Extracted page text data
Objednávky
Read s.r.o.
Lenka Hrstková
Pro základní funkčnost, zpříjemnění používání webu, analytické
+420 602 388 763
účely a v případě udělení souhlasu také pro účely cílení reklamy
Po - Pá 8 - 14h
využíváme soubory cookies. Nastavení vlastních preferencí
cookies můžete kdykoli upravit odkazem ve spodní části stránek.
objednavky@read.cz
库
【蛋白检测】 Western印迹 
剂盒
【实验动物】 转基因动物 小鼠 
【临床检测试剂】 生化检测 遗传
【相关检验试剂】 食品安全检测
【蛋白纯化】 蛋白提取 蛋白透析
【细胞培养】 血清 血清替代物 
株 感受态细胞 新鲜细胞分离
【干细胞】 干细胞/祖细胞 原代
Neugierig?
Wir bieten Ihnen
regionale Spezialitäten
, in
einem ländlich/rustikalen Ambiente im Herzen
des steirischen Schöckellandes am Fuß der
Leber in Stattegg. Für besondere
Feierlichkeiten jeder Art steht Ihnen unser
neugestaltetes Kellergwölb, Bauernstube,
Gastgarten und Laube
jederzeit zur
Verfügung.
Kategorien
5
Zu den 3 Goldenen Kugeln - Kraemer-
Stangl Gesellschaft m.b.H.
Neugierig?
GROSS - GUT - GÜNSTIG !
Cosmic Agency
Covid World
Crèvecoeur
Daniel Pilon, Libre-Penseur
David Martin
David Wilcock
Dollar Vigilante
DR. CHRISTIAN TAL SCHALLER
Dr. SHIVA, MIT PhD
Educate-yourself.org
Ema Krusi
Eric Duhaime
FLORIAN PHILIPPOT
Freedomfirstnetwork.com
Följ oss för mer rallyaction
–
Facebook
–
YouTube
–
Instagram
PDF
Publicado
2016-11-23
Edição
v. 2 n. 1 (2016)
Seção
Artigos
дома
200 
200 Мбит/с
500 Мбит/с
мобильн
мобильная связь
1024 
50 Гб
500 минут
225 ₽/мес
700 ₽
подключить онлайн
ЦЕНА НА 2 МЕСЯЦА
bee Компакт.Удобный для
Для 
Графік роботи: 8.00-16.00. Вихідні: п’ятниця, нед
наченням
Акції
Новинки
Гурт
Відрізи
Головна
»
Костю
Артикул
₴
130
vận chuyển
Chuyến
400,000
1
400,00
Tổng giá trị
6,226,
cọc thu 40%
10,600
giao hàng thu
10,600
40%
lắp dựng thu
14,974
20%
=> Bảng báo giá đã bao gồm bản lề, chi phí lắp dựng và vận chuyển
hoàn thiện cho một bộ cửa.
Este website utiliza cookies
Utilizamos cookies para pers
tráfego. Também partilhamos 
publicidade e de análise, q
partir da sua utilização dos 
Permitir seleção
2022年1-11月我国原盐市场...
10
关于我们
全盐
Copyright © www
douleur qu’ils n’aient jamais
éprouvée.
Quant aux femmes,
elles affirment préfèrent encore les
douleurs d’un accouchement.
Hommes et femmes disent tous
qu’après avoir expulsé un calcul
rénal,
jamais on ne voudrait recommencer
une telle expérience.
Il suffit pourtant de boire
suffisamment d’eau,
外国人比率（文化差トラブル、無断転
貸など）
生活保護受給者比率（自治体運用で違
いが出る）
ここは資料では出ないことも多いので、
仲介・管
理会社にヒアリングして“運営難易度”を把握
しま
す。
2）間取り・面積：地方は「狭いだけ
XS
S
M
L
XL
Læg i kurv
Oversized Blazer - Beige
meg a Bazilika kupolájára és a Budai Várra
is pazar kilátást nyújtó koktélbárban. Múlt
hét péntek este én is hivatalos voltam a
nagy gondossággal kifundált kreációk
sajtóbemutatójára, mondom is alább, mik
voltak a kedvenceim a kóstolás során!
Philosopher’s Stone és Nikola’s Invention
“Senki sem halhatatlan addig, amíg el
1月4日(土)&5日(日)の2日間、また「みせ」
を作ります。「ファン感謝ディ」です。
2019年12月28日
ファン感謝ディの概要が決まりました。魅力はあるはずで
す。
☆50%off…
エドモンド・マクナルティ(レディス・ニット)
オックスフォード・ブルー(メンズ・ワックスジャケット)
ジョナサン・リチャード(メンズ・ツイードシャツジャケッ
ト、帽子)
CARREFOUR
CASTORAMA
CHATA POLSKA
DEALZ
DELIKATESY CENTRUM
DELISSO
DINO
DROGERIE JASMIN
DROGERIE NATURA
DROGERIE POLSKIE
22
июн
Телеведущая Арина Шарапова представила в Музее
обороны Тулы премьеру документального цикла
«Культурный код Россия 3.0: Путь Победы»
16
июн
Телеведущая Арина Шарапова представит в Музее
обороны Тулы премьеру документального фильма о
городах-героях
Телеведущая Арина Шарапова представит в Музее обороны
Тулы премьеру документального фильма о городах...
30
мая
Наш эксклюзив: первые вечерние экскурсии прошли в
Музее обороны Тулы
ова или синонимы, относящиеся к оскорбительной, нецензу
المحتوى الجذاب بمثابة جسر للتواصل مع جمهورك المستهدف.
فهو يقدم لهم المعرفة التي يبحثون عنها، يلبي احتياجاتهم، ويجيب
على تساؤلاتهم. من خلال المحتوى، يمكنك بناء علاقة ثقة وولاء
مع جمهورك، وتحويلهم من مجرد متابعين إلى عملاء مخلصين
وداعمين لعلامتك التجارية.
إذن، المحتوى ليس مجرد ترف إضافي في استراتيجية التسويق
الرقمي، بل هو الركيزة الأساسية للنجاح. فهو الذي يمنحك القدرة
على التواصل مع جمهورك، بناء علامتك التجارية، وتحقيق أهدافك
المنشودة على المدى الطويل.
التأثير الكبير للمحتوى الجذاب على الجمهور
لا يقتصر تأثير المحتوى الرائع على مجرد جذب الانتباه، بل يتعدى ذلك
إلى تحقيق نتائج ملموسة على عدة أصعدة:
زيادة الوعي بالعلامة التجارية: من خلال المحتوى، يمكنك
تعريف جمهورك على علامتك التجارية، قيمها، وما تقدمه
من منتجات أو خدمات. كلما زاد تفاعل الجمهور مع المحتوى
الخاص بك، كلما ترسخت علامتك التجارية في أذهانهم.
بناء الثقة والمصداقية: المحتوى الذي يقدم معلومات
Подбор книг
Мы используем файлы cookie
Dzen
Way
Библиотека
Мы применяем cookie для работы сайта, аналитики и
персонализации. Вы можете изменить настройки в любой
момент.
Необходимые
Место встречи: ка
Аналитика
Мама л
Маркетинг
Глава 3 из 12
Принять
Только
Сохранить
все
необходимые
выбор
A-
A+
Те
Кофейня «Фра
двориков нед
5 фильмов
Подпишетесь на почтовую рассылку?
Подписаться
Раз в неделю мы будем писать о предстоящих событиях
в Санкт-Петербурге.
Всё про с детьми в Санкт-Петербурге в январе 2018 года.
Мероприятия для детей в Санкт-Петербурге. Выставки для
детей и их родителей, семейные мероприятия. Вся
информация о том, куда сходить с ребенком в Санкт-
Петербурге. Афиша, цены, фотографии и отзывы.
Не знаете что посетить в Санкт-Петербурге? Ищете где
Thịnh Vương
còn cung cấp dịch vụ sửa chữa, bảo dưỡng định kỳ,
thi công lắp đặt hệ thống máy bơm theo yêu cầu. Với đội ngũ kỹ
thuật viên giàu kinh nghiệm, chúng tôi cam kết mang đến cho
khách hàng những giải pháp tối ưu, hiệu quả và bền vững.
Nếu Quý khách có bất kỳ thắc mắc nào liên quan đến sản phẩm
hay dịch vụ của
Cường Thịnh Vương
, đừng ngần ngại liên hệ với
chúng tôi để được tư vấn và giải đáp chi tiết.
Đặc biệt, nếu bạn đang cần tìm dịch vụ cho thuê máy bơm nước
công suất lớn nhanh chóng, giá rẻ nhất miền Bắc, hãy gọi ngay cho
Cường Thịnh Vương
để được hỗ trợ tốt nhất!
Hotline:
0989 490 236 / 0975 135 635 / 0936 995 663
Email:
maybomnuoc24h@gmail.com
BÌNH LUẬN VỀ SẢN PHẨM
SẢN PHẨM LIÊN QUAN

**Assignment**
Here the answer is the exact run of lines above, from the line with "Đặc biệt, nếu" down to the last, and nothing else.

**Completed exercise**
Đặc biệt, nếu bạn đang cần tìm dịch vụ cho thuê máy bơm nước
công suất lớn nhanh chóng, giá rẻ nhất miền Bắc, hãy gọi ngay cho
Cường Thịnh Vương
để được hỗ trợ tốt nhất!
Hotline:
0989 490 236 / 0975 135 635 / 0936 995 663
Email:
maybomnuoc24h@gmail.com
BÌNH LUẬN VỀ SẢN PHẨM
SẢN PHẨM LIÊN QUAN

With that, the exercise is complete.